The user asked an innocent question, the company built a product and warned it might make mistakes. The model just predicted the next word. That's how these things work at their core. It's not retrieving facts like a search engine. It's assembling language based on patterns. So the harm can be real, but the causal chain can be clear, but nobody fits neatly into the traditional definition of a publisher. And in some sense, everyone did something reasonable and someone still got hurt and fault based tort law doesn't have a great answer for that, which raises a bigger question, do we eventually need a different framework entirely.

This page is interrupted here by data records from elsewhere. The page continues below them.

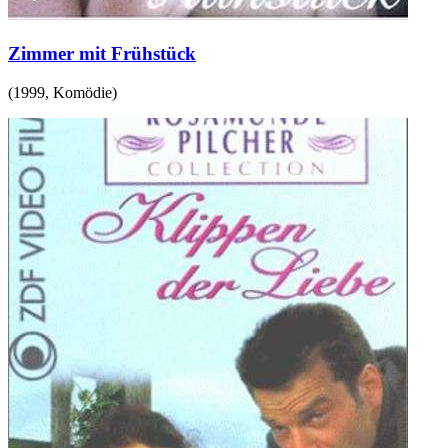
Zimmer mit Frühstück
(
1999
,
Komödie
)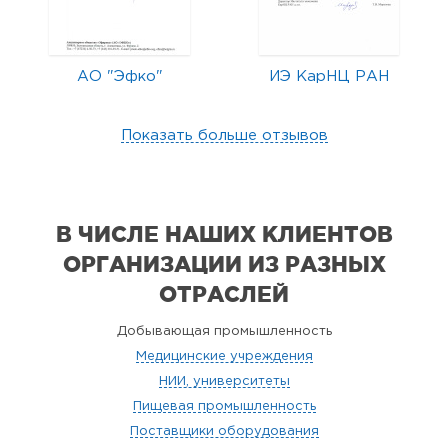
АО "Эфко"
ИЭ КарНЦ РАН
Показать больше отзывов
В ЧИСЛЕ НАШИХ КЛИЕНТОВ
ОРГАНИЗАЦИИ
ИЗ РАЗНЫХ
ОТРАСЛЕЙ
Добывающая промышленность
Медицинские учреждения
НИИ, университеты
Пищевая промышленность
Поставщики оборудования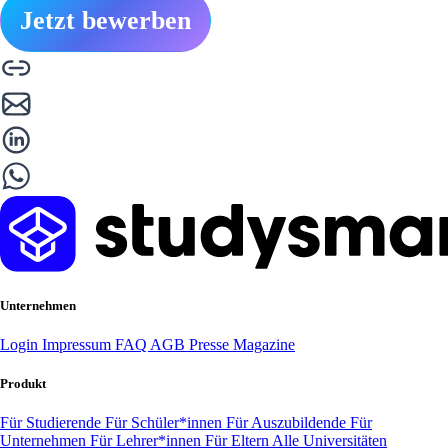
Jetzt bewerben
Unternehmen
Login
Impressum
FAQ
AGB
Presse
Magazine
Produkt
Für Studierende
Für Schüler*innen
Für Auszubildende
Für
Unternehmen
Für Lehrer*innen
Für Eltern
Alle Universitäten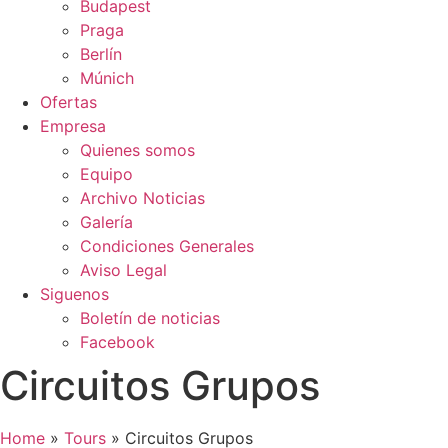
Budapest
Praga
Berlín
Múnich
Ofertas
Empresa
Quienes somos
Equipo
Archivo Noticias
Galería
Condiciones Generales
Aviso Legal
Siguenos
Boletín de noticias
Facebook
Circuitos Grupos
Home
»
Tours
»
Circuitos Grupos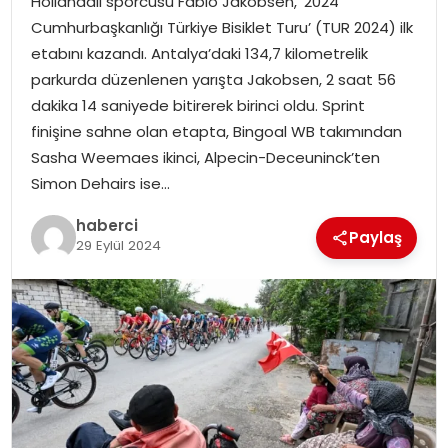
Hollandalı sporcusu Fabio Jakobsen, ‘2024
SAĞLIK
Cumhurbaşkanlığı Türkiye Bisiklet Turu’ (TUR 2024) ilk
etabını kazandı. Antalya’daki 134,7 kilometrelik
SIYASET
parkurda düzenlenen yarışta Jakobsen, 2 saat 56
dakika 14 saniyede bitirerek birinci oldu. Sprint
SPOR
finişine sahne olan etapta, Bingoal WB takımından
Sasha Weemaes ikinci, Alpecin-Deceuninck’ten
TEKNOLOJI
Simon Dehairs ise…
YAŞAM
haberci
Paylaş
29 Eylül 2024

And one possibility people have been talking about is product liability, so you don't sue forward by proving they intended your airbag to fail, you show the product was defective and caused harm, and applying that idea to AI-generated speech would be a major shift. But these are commercial products deployed at massive scale, and the harms are foreseeable. So no court has gone there yet. It's just what we see people writing about.
JOHN QUINN: That's an interesting thought. Thank you both. Bobby Schwartz, Marie Hayrapetian. Thank you for joining us to talk about AI and defamation. This is John Quinn. This has been Law, disrupted.